Transcribed page contents:

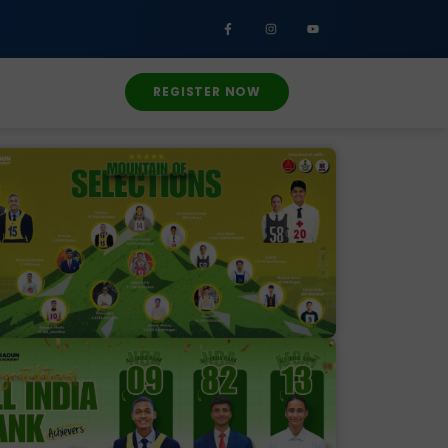
REGISTER NOW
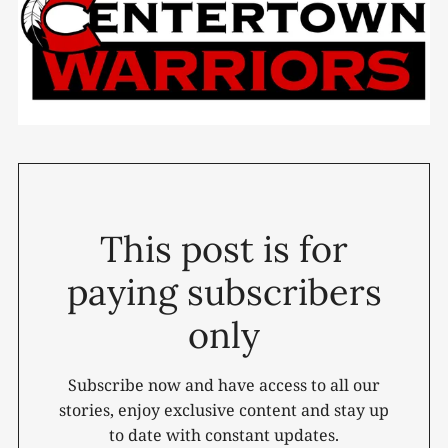
This post is for
paying subscribers
only
Subscribe now and have access to all our
stories, enjoy exclusive content and stay up
to date with constant updates.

REQUIRED WORK:
Your output should be an exact copy of every line from the one containing "paying subscribers" through the end of the records.

THE COMPLETED TASK:
paying subscribers
only
Subscribe now and have access to all our
stories, enjoy exclusive content and stay up
to date with constant updates.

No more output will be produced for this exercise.